• PROBLEM DESCRIPTION:
Should the word "lazuli" occur in a line of the records, copy that line.

(Records from a data source)
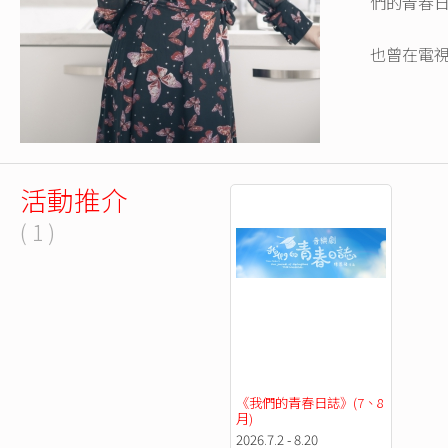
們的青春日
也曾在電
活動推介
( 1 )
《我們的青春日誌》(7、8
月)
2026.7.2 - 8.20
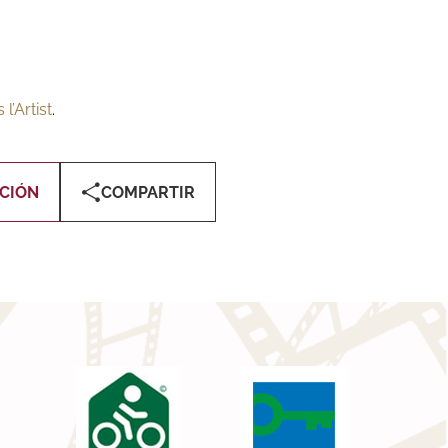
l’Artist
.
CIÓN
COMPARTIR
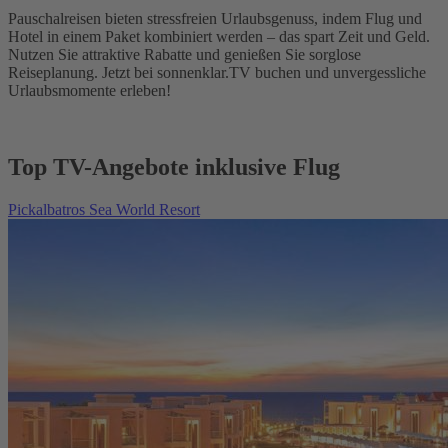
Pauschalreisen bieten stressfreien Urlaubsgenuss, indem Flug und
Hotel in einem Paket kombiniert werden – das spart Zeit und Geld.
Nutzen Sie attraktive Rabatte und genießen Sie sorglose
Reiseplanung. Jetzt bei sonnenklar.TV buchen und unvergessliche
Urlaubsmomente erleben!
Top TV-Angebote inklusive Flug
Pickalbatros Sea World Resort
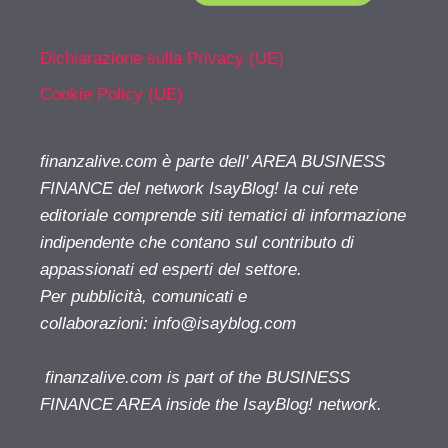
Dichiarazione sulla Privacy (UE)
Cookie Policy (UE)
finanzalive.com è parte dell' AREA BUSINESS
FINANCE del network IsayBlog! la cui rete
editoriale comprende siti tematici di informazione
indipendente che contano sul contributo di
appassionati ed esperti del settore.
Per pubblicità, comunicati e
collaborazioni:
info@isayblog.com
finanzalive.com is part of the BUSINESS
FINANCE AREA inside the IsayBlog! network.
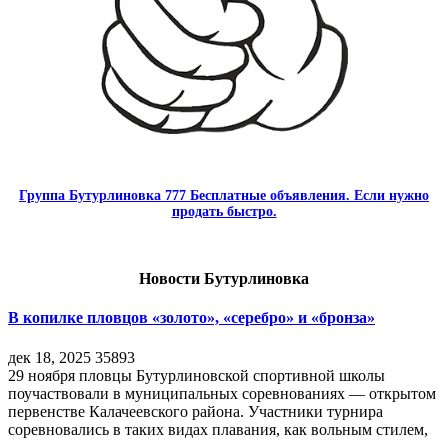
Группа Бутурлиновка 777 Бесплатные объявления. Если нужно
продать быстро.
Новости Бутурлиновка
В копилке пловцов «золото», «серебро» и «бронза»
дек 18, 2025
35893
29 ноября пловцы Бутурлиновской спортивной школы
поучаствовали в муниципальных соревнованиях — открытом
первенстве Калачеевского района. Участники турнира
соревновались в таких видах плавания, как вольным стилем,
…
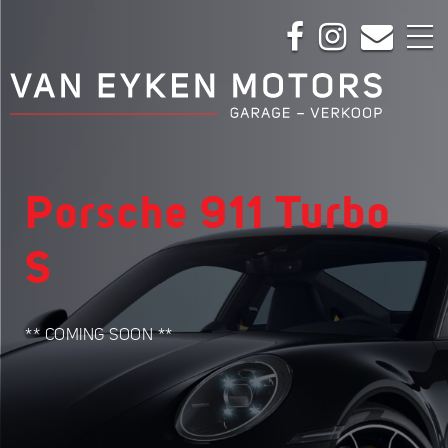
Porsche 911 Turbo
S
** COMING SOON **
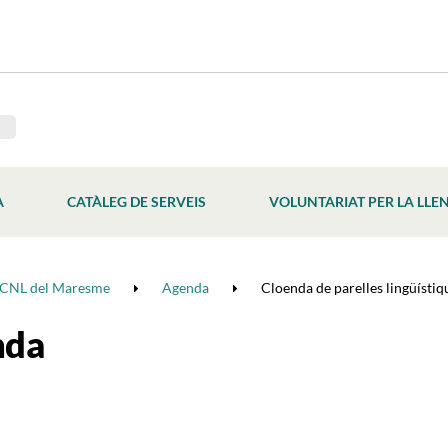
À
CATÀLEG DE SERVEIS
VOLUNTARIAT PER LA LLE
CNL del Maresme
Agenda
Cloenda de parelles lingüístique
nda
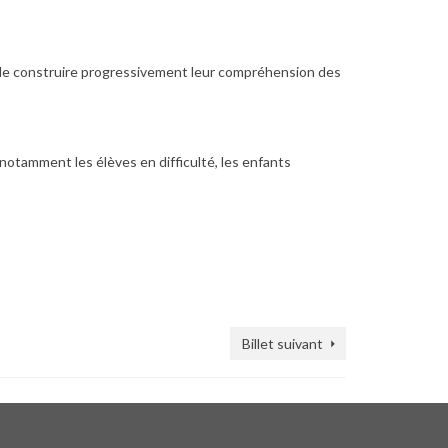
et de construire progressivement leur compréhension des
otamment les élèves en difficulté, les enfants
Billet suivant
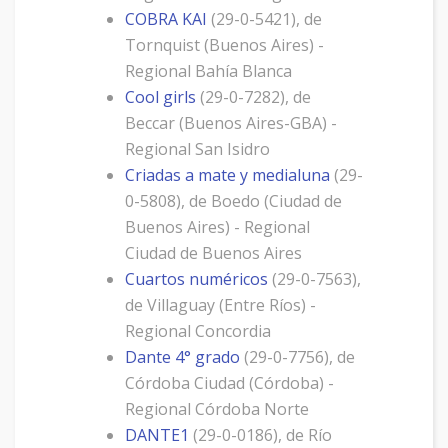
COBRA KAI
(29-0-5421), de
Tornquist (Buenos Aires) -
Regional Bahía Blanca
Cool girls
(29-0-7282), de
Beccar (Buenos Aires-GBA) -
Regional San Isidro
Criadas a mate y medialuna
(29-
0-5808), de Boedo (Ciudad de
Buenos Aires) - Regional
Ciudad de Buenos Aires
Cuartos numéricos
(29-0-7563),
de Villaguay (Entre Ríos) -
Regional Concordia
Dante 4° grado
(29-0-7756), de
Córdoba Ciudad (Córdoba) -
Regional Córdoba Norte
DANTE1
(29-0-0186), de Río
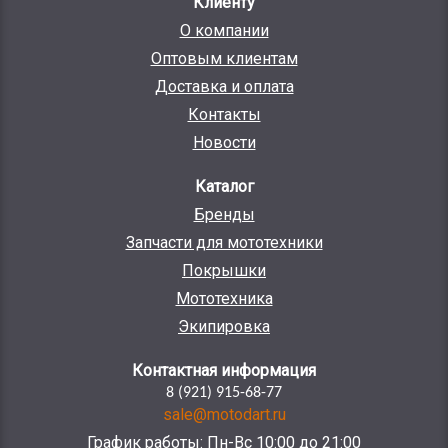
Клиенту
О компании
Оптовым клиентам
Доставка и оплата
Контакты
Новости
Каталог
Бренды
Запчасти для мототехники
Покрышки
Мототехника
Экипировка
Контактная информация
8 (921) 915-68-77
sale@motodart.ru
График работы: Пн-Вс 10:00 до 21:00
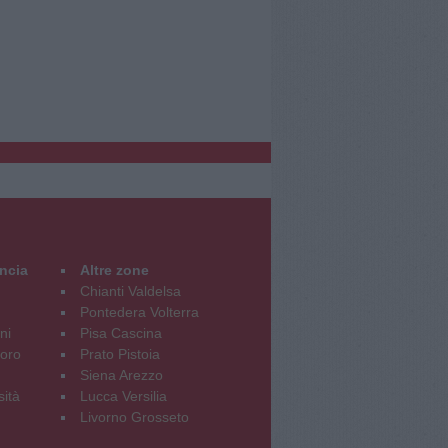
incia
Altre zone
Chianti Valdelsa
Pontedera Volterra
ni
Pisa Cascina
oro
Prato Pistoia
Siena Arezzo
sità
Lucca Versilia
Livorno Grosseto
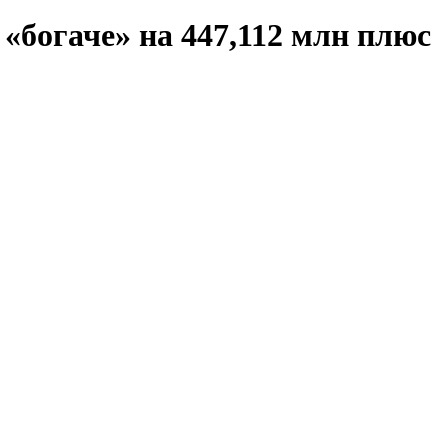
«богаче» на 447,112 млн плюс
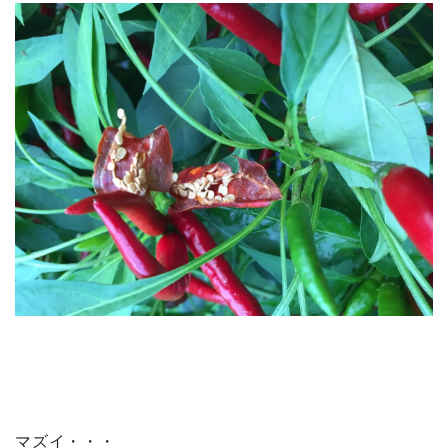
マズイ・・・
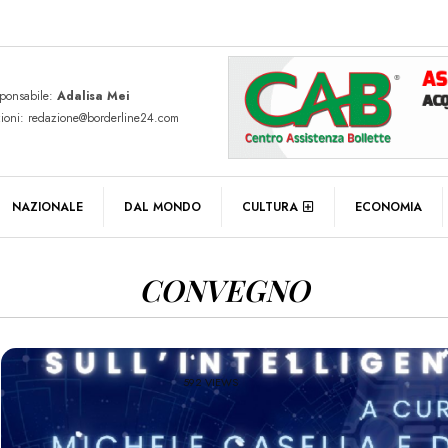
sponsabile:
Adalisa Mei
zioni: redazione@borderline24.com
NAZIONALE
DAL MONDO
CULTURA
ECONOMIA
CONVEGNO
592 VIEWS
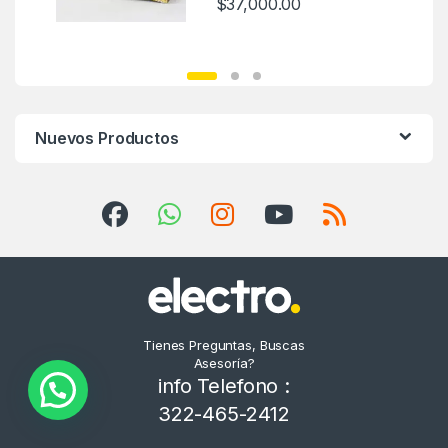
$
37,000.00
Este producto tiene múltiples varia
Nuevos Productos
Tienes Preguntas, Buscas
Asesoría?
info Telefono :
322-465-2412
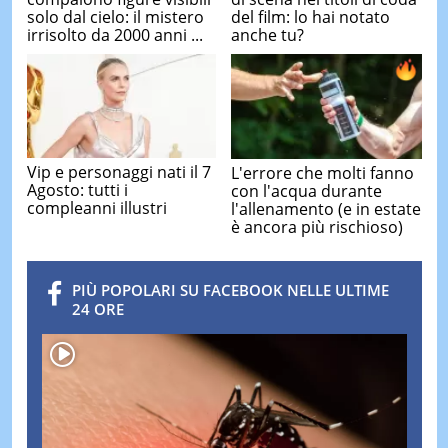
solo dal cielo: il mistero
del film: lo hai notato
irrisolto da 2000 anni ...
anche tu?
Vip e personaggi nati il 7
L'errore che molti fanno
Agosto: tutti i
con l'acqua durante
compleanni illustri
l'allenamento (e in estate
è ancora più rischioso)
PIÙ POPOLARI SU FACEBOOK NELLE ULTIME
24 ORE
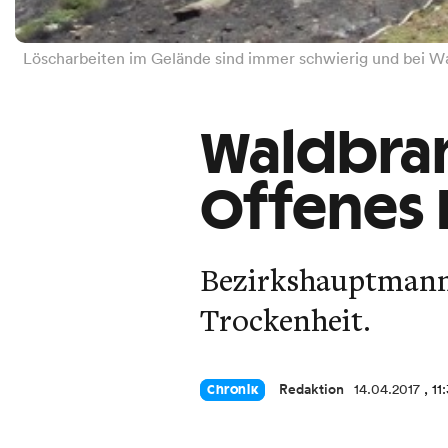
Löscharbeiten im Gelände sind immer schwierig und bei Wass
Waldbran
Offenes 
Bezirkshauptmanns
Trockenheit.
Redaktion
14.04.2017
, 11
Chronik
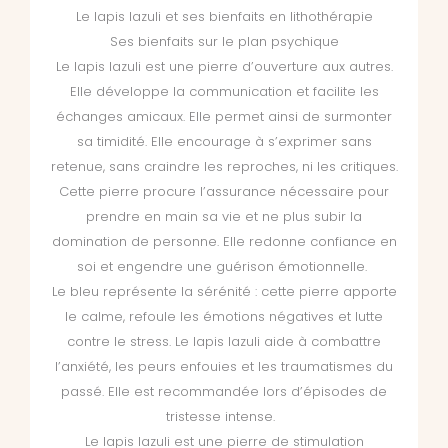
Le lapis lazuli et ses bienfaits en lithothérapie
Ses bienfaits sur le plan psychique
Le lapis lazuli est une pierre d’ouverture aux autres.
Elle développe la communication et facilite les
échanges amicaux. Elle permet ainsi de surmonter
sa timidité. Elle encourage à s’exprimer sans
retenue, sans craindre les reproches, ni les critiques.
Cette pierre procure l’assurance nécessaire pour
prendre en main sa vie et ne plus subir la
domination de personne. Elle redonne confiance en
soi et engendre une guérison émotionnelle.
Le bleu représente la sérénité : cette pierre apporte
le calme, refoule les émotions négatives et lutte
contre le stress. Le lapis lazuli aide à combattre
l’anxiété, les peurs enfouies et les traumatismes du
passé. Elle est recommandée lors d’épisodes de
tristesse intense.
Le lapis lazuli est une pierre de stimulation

• TASK RESULT:
Le lapis lazuli et ses bienfaits en lithothérapie
Le lapis lazuli est une pierre d’ouverture aux autres.
contre le stress. Le lapis lazuli aide à combattre
Le lapis lazuli est une pierre de stimulation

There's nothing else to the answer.